▸ **Data to use**
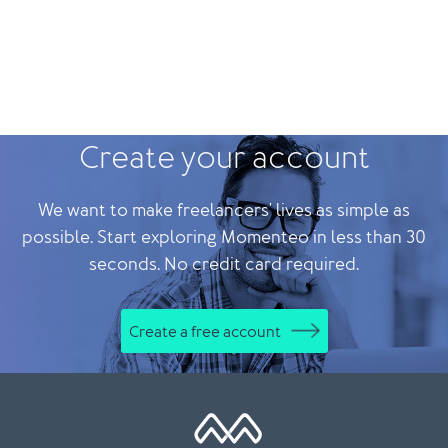
Create your account
We want to make freelancers' lives as simple as
possible. Start exploring Momenteo in less than 30
seconds. No credit card required.
Create a free account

▸ **Work to complete**
In how many lines of the material does the string "account" appear? Reply with the number only.

▸ **Solution**
2